Complex Power Series Radius of Convergence Proof

[jsi]

Homework Statement

If f(z) = \sum a_n(z-z₀)ⁿ has radius of convergence R > 0 and if f(z) = 0 for all z, |z - z₀| < r ≤ R, show that a₀ = a₁ = ... = 0.

Homework Equations

The Attempt at a Solution

I know it is a power series and because R is positive I know it converges. And if f(z) = 0 then the sum itself would be 0 which would mean that each term must add to 0. This doesn't necessarliy imply that each coefficient a_i is 0 though because they could alternate a₁ = 1, a₂ = -1, a₃ = 2, a₄ = -2 etc... Am I right in thinking this? And if so, I'm not sure how to go from there... Unless f(z) = 0 for all z implies that |z - z₀| ≠ 0 somehow then for f(z) to equal 0, the a_i would have to equal 0? Any help would be appreciated, thanks!

 

[Some Pig]

Use Open Mapping Theorem.

 

[Dick]

It's pretty easy to see that all of the derivatives of f(z) are zero at z0, isn't it? Try to use derivatives to say something about the coefficients.

 

[jsi]

oh ok, so if say, since f(z) = 0, d/dz = 0, then taking the derivative of every term of the series yields d/dz (a_n(z - z₀)ⁿ) = (na_n(z - z₀)^n-1) = (na_n(z - z₀)ⁿ)/(z - z₀)¹ and then that means (z - z₀) can't = 0 so the a_i must be 0? Is that right, or sort of right, or totally wrong?

 

[Dick]

oh ok, so if say, since f(z) = 0, d/dz = 0, then taking the derivative of every term of the series yields d/dz (a_n(z - z₀)ⁿ) = (na_n(z - z₀)^n-1) = (na_n(z - z₀)ⁿ)/(z - z₀)¹ and then that means (z - z₀) can't = 0 so the a_i must be 0? Is that right, or sort of right, or totally wrong?

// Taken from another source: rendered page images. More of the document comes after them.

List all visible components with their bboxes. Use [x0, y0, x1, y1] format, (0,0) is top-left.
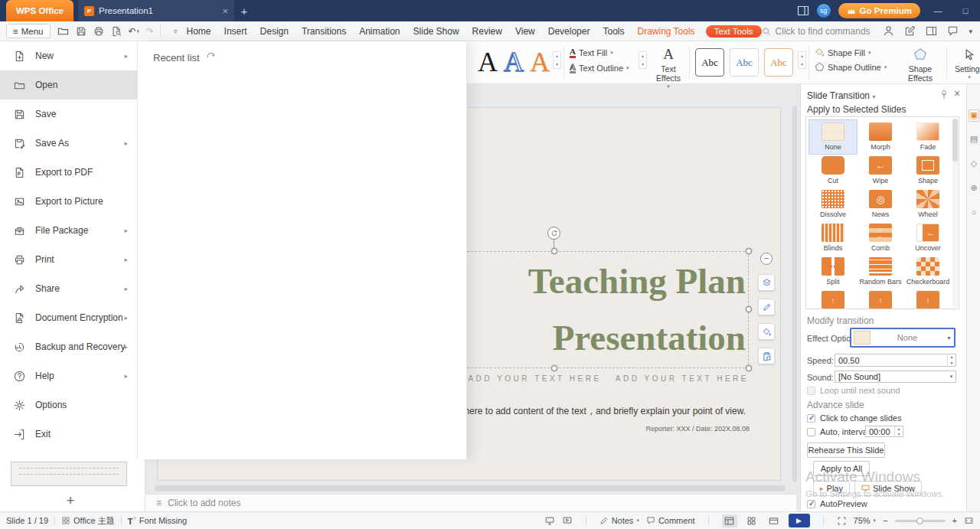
- rehearse-this-slide-button[interactable]: Rehearse This Slide: [807, 442, 885, 458]
- horizontal-scrollbar[interactable]: [155, 485, 786, 491]
- zoom-in-button[interactable]: +: [952, 516, 957, 525]
- edit-share-icon[interactable]: [904, 25, 916, 37]
- slide-thumbnail[interactable]: [11, 462, 127, 486]
- transition-panel-title-dropdown[interactable]: Slide Transition ▾: [807, 90, 875, 101]
- shape-effects-button[interactable]: Shape Effects ▾: [899, 45, 942, 90]
- slide-indicator[interactable]: Slide 1 / 19: [6, 516, 48, 525]
- transition-dissolve[interactable]: Dissolve: [809, 188, 857, 221]
- resize-handle-bottom-right[interactable]: [746, 365, 752, 371]
- gallery-scrollbar[interactable]: [952, 119, 958, 307]
- transition-wipe[interactable]: Wipe: [857, 154, 904, 188]
- file-menu-item-save-as[interactable]: Save As▸: [0, 129, 137, 158]
- menu-tab-developer[interactable]: Developer: [548, 26, 590, 37]
- text-preset-black[interactable]: A: [476, 44, 499, 80]
- close-panel-icon[interactable]: ×: [954, 87, 960, 100]
- shape-style-preset-2[interactable]: Abc: [730, 48, 759, 77]
- transition-morph[interactable]: Morph: [857, 120, 904, 154]
- add-slide-button[interactable]: +: [0, 492, 141, 509]
- rotate-handle[interactable]: [547, 227, 560, 240]
- file-menu-item-options[interactable]: Options: [0, 390, 137, 420]
- toolbar-more-icon[interactable]: ▿: [174, 28, 178, 35]
- tab-drawing-tools[interactable]: Drawing Tools: [637, 26, 694, 37]
- slide-show-setup-icon[interactable]: [562, 515, 573, 526]
- menu-tab-transitions[interactable]: Transitions: [302, 26, 346, 37]
- slide-sorter-view-button[interactable]: [744, 514, 760, 527]
- shape-style-scroll-arrows[interactable]: ▴▾: [798, 51, 806, 69]
- theme-selector[interactable]: Office 主题: [61, 515, 115, 527]
- maximize-button[interactable]: □: [956, 6, 975, 15]
- checkbox-checked[interactable]: [807, 500, 815, 508]
- resize-handle-top-center[interactable]: [551, 248, 557, 254]
- shape-style-preset-1-selected[interactable]: Abc: [695, 48, 724, 77]
- menu-tab-tools[interactable]: Tools: [603, 26, 624, 37]
- undo-icon[interactable]: ↶▾: [129, 26, 140, 37]
- checkbox-checked[interactable]: [807, 414, 815, 423]
- avatar[interactable]: sg: [817, 4, 831, 18]
- resize-handle-bottom-center[interactable]: [551, 365, 557, 371]
- fit-to-window-button[interactable]: [964, 516, 974, 526]
- zoom-slider-thumb[interactable]: [916, 518, 923, 524]
- menu-tab-animation[interactable]: Animation: [359, 26, 400, 37]
- transition-split[interactable]: Split: [809, 255, 857, 289]
- fill-format-button[interactable]: [758, 323, 775, 340]
- file-menu-item-share[interactable]: Share▸: [0, 274, 137, 303]
- edit-pen-button[interactable]: [758, 299, 775, 315]
- apply-to-all-button[interactable]: Apply to All: [813, 461, 870, 476]
- print-preview-icon[interactable]: [111, 26, 122, 37]
- shape-style-preset-3[interactable]: Abc: [764, 48, 793, 77]
- file-menu-item-export-to-pdf[interactable]: Export to PDF: [0, 158, 137, 187]
- zoom-out-button[interactable]: −: [883, 516, 887, 525]
- minimize-button[interactable]: —: [928, 6, 948, 15]
- resize-handle-top-right[interactable]: [746, 248, 752, 254]
- open-file-icon[interactable]: [57, 25, 69, 37]
- file-menu-item-file-package[interactable]: File Package▸: [0, 216, 137, 245]
- shape-outline-button[interactable]: Shape Outline ▾: [815, 62, 887, 72]
- undo-dropdown-icon[interactable]: ▾: [137, 28, 140, 34]
- transition-partial[interactable]: [857, 289, 904, 309]
- file-menu-item-save[interactable]: Save: [0, 100, 137, 129]
- notes-toggle-button[interactable]: Notes ▾: [599, 516, 639, 525]
- format-painter-button[interactable]: [758, 348, 775, 364]
- command-search-input[interactable]: Click to find commands: [762, 26, 873, 37]
- transition-cut[interactable]: Cut: [809, 154, 857, 188]
- panel-strip-icon-3[interactable]: ◇: [969, 158, 979, 171]
- resize-handle-middle-right[interactable]: [746, 306, 752, 312]
- reading-view-button[interactable]: [766, 514, 782, 527]
- text-style-scroll-arrows[interactable]: ▴▾: [639, 51, 647, 69]
- notes-bar[interactable]: ≡ Click to add notes: [145, 494, 796, 511]
- play-button[interactable]: ▸ Play: [813, 481, 850, 496]
- click-to-change-slides-checkbox[interactable]: Click to change slides: [807, 413, 901, 423]
- menu-tab-slide-show[interactable]: Slide Show: [413, 26, 459, 37]
- file-menu-item-new[interactable]: New▸: [0, 41, 137, 70]
- fit-slide-icon[interactable]: [837, 516, 847, 526]
- menu-tab-home[interactable]: Home: [187, 26, 211, 37]
- auto-interval-spinner[interactable]: ▲▼: [894, 426, 903, 436]
- new-tab-button[interactable]: +: [234, 5, 254, 18]
- menu-tab-review[interactable]: Review: [472, 26, 502, 37]
- panel-strip-icon-4[interactable]: ⊕: [969, 183, 979, 195]
- collapse-ribbon-icon[interactable]: ▾: [969, 28, 972, 35]
- menu-tab-insert[interactable]: Insert: [224, 26, 247, 37]
- text-preset-orange[interactable]: A: [528, 44, 551, 80]
- transition-blinds[interactable]: Blinds: [809, 221, 857, 255]
- transition-wheel[interactable]: Wheel: [904, 188, 952, 221]
- transition-checkerboard[interactable]: Checkerboard: [904, 255, 952, 289]
- transition-shape[interactable]: Shape: [904, 154, 952, 188]
- collapse-toolbar-button[interactable]: −: [760, 253, 773, 265]
- close-document-tab-icon[interactable]: ×: [222, 5, 228, 17]
- text-preset-blue-outline[interactable]: A: [502, 44, 525, 80]
- text-outline-button[interactable]: A Text Outline ▾: [570, 63, 629, 73]
- comment-button[interactable]: Comment: [646, 516, 695, 525]
- transition-random-bars[interactable]: Random Bars: [857, 255, 904, 289]
- task-pane-icon[interactable]: [926, 26, 937, 36]
- preset-scroll-arrows[interactable]: ▴▾: [553, 51, 561, 69]
- transition-news[interactable]: News: [857, 188, 904, 221]
- effect-options-dropdown[interactable]: None ▾: [850, 328, 956, 348]
- text-fill-button[interactable]: A Text Fill ▾: [570, 47, 629, 58]
- menu-tab-design[interactable]: Design: [260, 26, 289, 37]
- save-icon[interactable]: [76, 26, 87, 37]
- menu-tab-view[interactable]: View: [515, 26, 535, 37]
- auto-interval-checkbox[interactable]: Auto, interval:: [807, 427, 871, 436]
- sidebar-toggle-icon[interactable]: [797, 5, 809, 16]
- text-effects-button[interactable]: A Text Effects ▾: [651, 45, 686, 90]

Take it one step at a time. The series is f(z)=a0+a1(z-z0)+a2(z-z0)^2+... Since f(z0)=0 that means a0=0. f'(z)=a1+2*a2(z-z0)+... What does f'(z0)=0 tell you? Now use the second derivative to say something about a2. Etc.

 

[jsi]

I think I got it; f'(0) = 0 implies that a₁ = 0 and f''(0) = 0 implies that a₂ = 0, so f to the nth derivative of 0 = 0 implies that a_n = 0, so all a_n must be 0?

 

[Dick]

I think I got it; f'(0) = 0 implies that a₁ = 0 and f''(0) = 0 implies that a₂ = 0, so f to the nth derivative of 0 = 0 implies that a_n = 0, so all a_n must be 0?

Yes, that's it. Except you want to evaluate all of the derivatives at z=z0. Not z=0.

 

[jsi]

great, thank you!